Одновременно с библейскими мотивами можно обнаружить переклички стихотворения Мандельштама с третьей элегией первой книги Тибулла в вольном переводе Константина Батюшкова[7]. Здесь хочется снова несколько отойти в сторону, обратившись к размышлениям самого поэта. Мандельштам пишет: «Часто приходится слышать: это хорошо, но это вчерашний день. А я говорю: вчерашний день еще не родился. Его еще не было по-настоящему. Я хочу снова Овидия, Пушкина, Катулла, и меня не удовлетворяют исторический Овидий, Пушкин, Катулл» [8]. «Что же получается? Реально существующие Пушкин, Овидий и Катулл, по мнению поэта, в новую эпоху должны и зазвучать по-новому — зазвучать посредством другого художника и тем самым довоплотиться, то есть обрести свою подлинную вневременную сущность» [9]. Итак, и Батюшков, и Катулл, и Пушкин должны «довоплотиться и обрести свою подлинную вневременную сущность». Посмотрим, как же это происходит? Перед нами рассказ о прощании «оставленного друзьями» Тибулла с его возлюбленной Делией: «Нет друга моего, нет Делии со мной».[7] У Батюшкова: «Корабль отплывает», «и снова Делия, печальна и уныла, // Слезами полный взор невольно обратила // На дальний путь»; «…без меня ты мчишься по волнам с орлами // Римскими к восточным берегам…” [7]. Сравни у Мандельштама: «…подняв дорожной скорби груз, // Глядели вдаль заплаканные очи, // И женский плач мешался с пеньем муз». Элегия – прощальная песня. Поэт, прощаясь с возлюбленной Делией, находится в спутанном состоянии сознания. Предвидит несчастья и герой Батюшкова: «Здесь Парка бледная конец готовит мне, // Здесь жизнь мою прервёт безжалостной рукою» [7]. У Мандельштама спутанность сознания лирического героя отражена иначе: «женский плач мешался с пеньем муз». Ещё одно сходство находим в описании Делии: “И с распущенными по ветру волосами» (Батюшков) – «В простоволосых жалобах ночных» (Мандельштам). Общим является и мотив гадания-предсказания. У Батюшкова – предсказание «Парки бледной»; у Мандельштама на гадание намекает эпитет «простоволосые жалобы ночные». Женщины открывали головы, когда колдовали или гадали. С древних времён известно о магической силе волос. В последней строфе прямо говорится о женском предназначении «гадая, умереть».

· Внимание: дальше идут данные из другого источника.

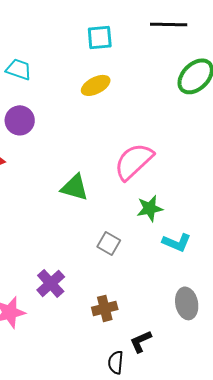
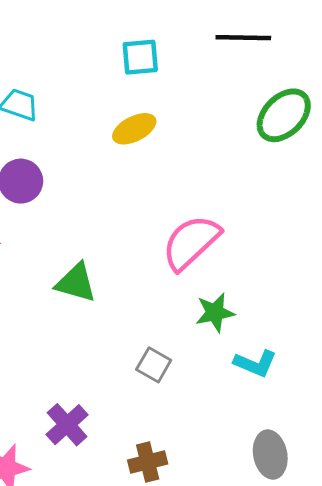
green triangle: (75, 187) -> (76, 283), moved

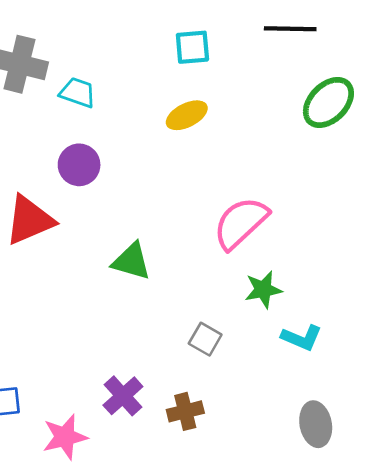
brown cross: (148, 462) -> (185, 411), moved

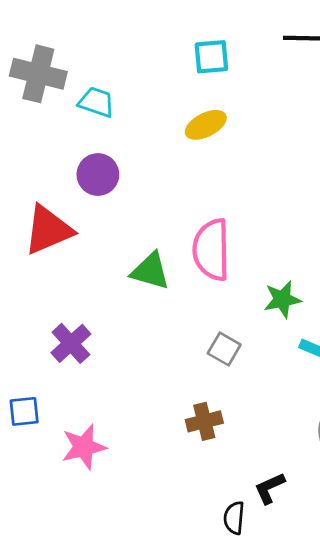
pink semicircle: (241, 223) -> (211, 250), moved, turned -48
purple cross: (123, 396) -> (71, 343), moved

Вся вторая строфа – одно предложение-вопрос. Мандельштам использует множество вопросительных слов: «Кто, какая, что, когда, зачем»? Все они усиливают эффект неизвестности, непредсказуемости, в которой оказался лирический герой. Вопрос, открывающий строфу: «Кто может знать при слове «расставанье», подразумевает ответ: либо никто, либо Господь Бог. Несмотря на то, что «наука расставанья “лирическим героем изучена, разлука всё равно остаётся непредсказуемой. Расставанье не всегда выбор человека. «Те, с кем нам разлуку бог послал, // прекрасно обошлись без нас…» − сформулирует много позже Анна Ахматова [10]. Божий Промысел знать смертному не дано. «Кто может знать…, Какая нам разлука предстоит»? Местоимение «нам» указывает на то, что это касается всех. Никто не знает, «какая нам разлука предстоит»! Вечная, кратковременная или долгая? Вынужденная, неизбежная или добровольная? Неожиданная, близкая, тягостная? Список можно продолжать. Кому какой жребий выпадет? Строки Мандельштама вновь перекликаются с переводом Батюшкова: «Нет друга моего, нет Делии со мной, − Она и в самый час разлуки роковой // Обряды тайные и чары совершала: В священном ужасе бессмертных вопрошала…” [7]. Мандельштам подчёркивает мысль о непредсказуемости разлук глаголом «сулит» − обещает, даёт надежду или предсказывает: «Что нам сулит петушье восклицанье?»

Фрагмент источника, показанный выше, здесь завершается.